LeetCode Solutions Blog

Kth Largest Element in a Stream

Number: 789

Difficulty: Easy

Paid? No

Problem Description

We need to implement a class KthLargest that maintains a stream of test scores and returns the kth largest score after each new submission. The kth largest element is defined as the kth highest score in the sorted order of all scores seen so far.

Key Insights

Use a min-heap (priority queue) of fixed size k.
The heap always contains the k largest elements; the smallest element in the heap is the kth largest overall.
When a new test score is added:
- If the heap has less than k elements, simply add the score.
- If the heap is full and the new score is greater than the smallest (heap root), replace the root.
Each add operation runs in O(log k) time.

Space and Time Complexity

Time Complexity: O(log k) per add operation, O(n log k) to build the initial heap.

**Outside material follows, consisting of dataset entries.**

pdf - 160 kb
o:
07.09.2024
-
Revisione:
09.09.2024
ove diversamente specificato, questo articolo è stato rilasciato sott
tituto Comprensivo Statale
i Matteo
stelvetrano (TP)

Space Complexity: O(k) for maintaining the heap.

Solution

We use a min-heap to track the k largest numbers. When initializing, we add numbers from the given list to the heap, ensuring not to exceed a size of k. For each add operation, if the new number is greater than the heap minimum, we replace the minimum. The kth largest number is always accessible as the minimum element in the heap.

Code Solutions

import heapq

class KthLargest:
    def __init__(self, k, nums):
        # Save kth value and initialize the min-heap.
        self.k = k
        self.min_heap = nums
        heapq.heapify(self.min_heap)
        # Reduce the heap size to exactly k elements.
        while len(self.min_heap) > k:
            heapq.heappop(self.min_heap)
    
    def add(self, val):
        if len(self.min_heap) < self.k:
            heapq.heappush(self.min_heap, val)
        elif val > self.min_heap[0]:
            heapq.heapreplace(self.min_heap, val)
        # The kth largest element is at the heap root.
        return self.min_heap[0]

# Example usage:
# kthLargest = KthLargest(3, [4, 5, 8, 2])
# print(kthLargest.add(3))   # returns 4
# print(kthLargest.add(5))   # returns 5
# print(kthLargest.add(10))  # returns 5
# print(kthLargest.add(9))   # returns 8
# print(kthLargest.add(4))   # returns 8